__Data in this exercise__.
= Beginning of Section =
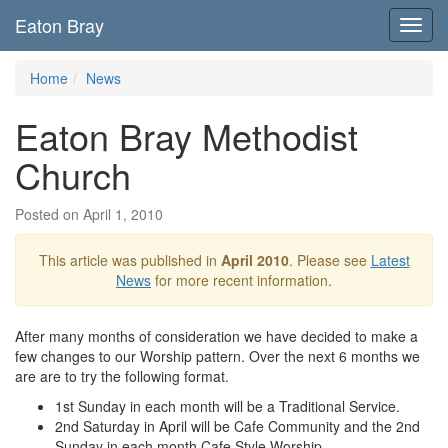
Eaton Bray
Toggl
navig
Home
News
Eaton Bray Methodist
Church
Posted on April 1, 2010
This article was published in
April 2010
. Please see
Latest
News
for more recent information.
After many months of consideration we have decided to make a
few changes to our Worship pattern. Over the next 6 months we
are are to try the following format.
1st Sunday in each month will be a Traditional Service.
2nd Saturday in April will be Cafe Community and the 2nd
Sunday in each month Cafe Style Worship.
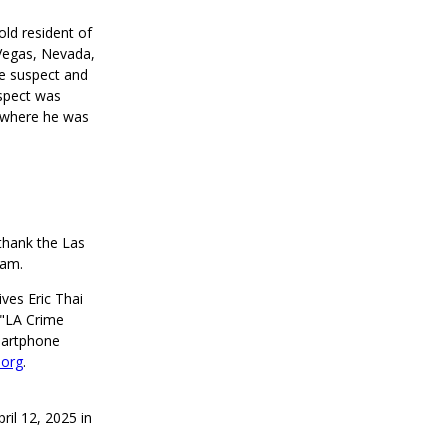
old resident of
 Vegas, Nevada,
he suspect and
uspect was
, where he was
thank the Las
eam.
ves Eric Thai
 "LA Crime
martphone
.org
.
ril 12, 2025 in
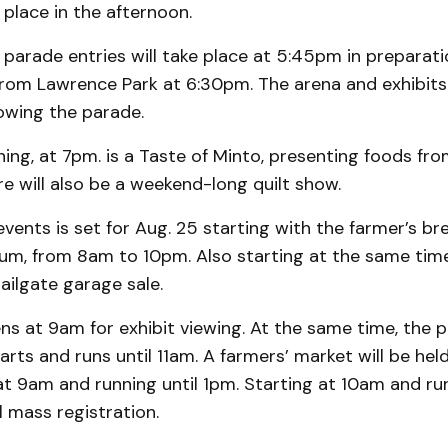
 place in the afternoon.
parade entries will take place at 5:45pm in preparati
from Lawrence Park at 6:30pm. The arena and exhibits 
lowing the parade.
ng, at 7pm. is a Taste of Minto, presenting foods fr
e will also be a weekend-long quilt show.
 events is set for Aug. 25 starting with the farmer’s br
ium, from 8am to 10pm. Also starting at the same tim
tailgate garage sale.
s at 9am for exhibit viewing. At the same time, the p
arts and runs until 11am. A farmers’ market will be held
at 9am and running until 1pm. Starting at 10am and run
l mass registration.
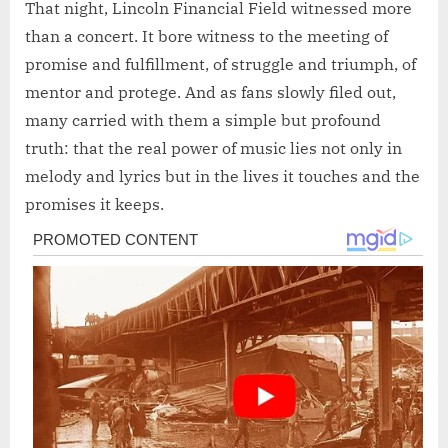
That night, Lincoln Financial Field witnessed more
than a concert. It bore witness to the meeting of
promise and fulfillment, of struggle and triumph, of
mentor and protege. And as fans slowly filed out,
many carried with them a simple but profound
truth: that the real power of music lies not only in
melody and lyrics but in the lives it touches and the
promises it keeps.
Post
navigation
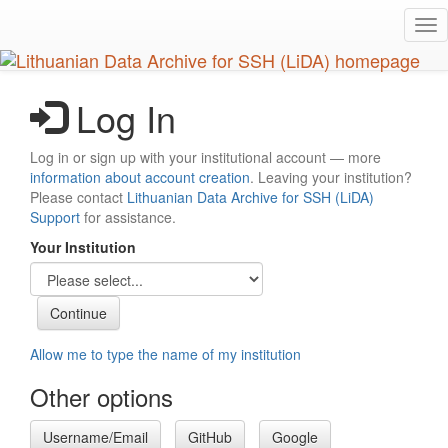
Skip
Tog
to
nav
main
content
Log In
Log in or sign up with your institutional account — more
information about account creation
. Leaving your institution?
Please contact
Lithuanian Data Archive for SSH (LiDA)
Support
for assistance.
Your Institution
Allow me to type the name of my institution
Other options
Username/Email
GitHub
Google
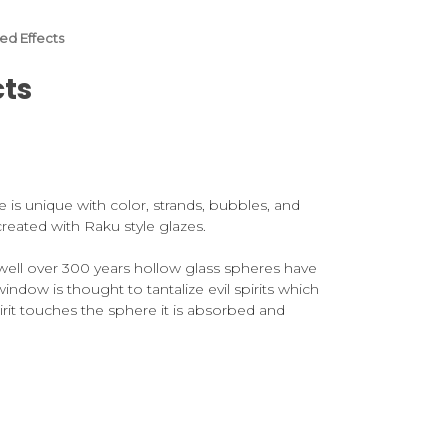
zed Effects
cts
ne is unique with color, strands, bubbles, and
n created with Raku style glazes.
 well over 300 years hollow glass spheres have
window is thought to tantalize evil spirits which
pirit touches the sphere it is absorbed and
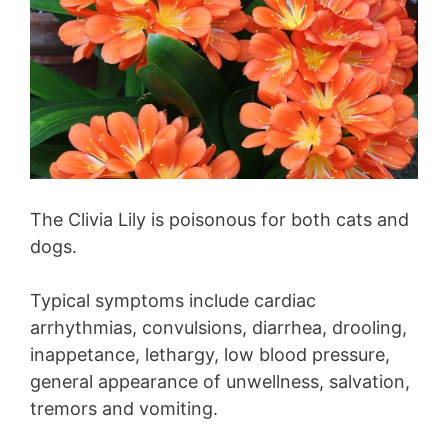
The Clivia Lily is poisonous for both cats and
dogs.
Typical symptoms include cardiac
arrhythmias, convulsions, diarrhea, drooling,
inappetance, lethargy, low blood pressure,
general appearance of unwellness, salvation,
tremors and vomiting.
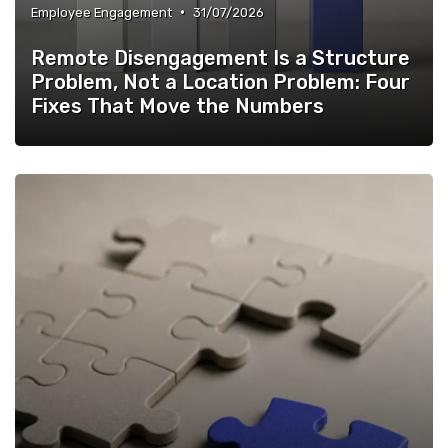
•
Employee Engagement
31/07/2026
Remote Disengagement Is a Structure
Problem, Not a Location Problem: Four
Fixes That Move the Numbers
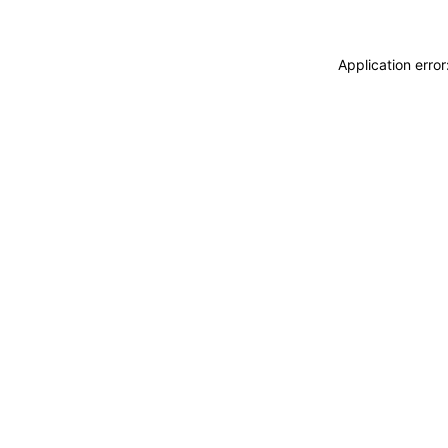
Application erro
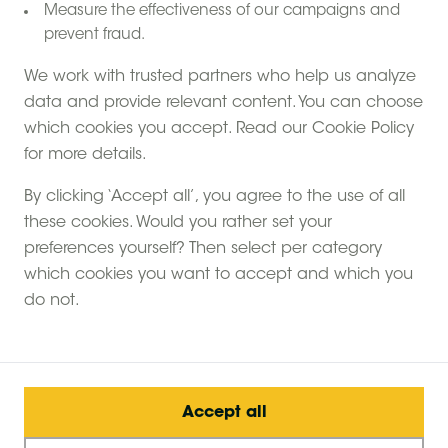
Measure the effectiveness of our campaigns and
prevent fraud.
We work with trusted partners who help us analyze
data and provide relevant content. You can choose
Foxglove farm
which cookies you accept. Read our Cookie Policy
Inkpen , West Berkshire
for more details.
9.2
By clicking ‘Accept all’, you agree to the use of all
Limited summer availability
these cookies. Would you rather set your
Learn from the farmer
preferences yourself? Then select per category
Care farm
which cookies you want to accept and which you
6 canvas hideaways
£ 110
from:
/
do not.
per night
View farm
Accept all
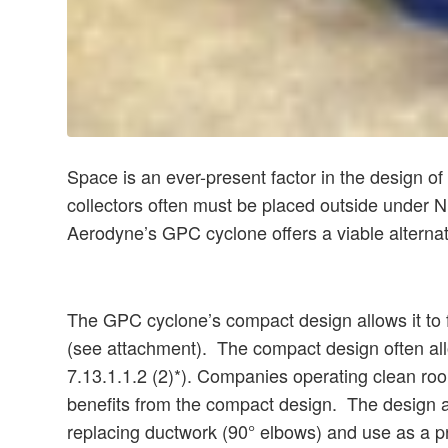
Space is an ever-present factor in the design o
collectors often must be placed outside under NF
Aerodyne’s GPC cyclone offers a viable alterna
The GPC cyclone’s compact design allows it to fit
(see attachment). The compact design often all
7.13.1.1.2 (2)*). Companies operating clean roo
benefits from the compact design. The design als
replacing ductwork (90° elbows) and use as a pre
= End of Section =
__What to work on__.
What belongs in the answer is each line of the listing that contains the word "Sunday".

__Task solution__.
1st Sunday in each month will be a Traditional Service.
Sunday in each month Cafe Style Worship.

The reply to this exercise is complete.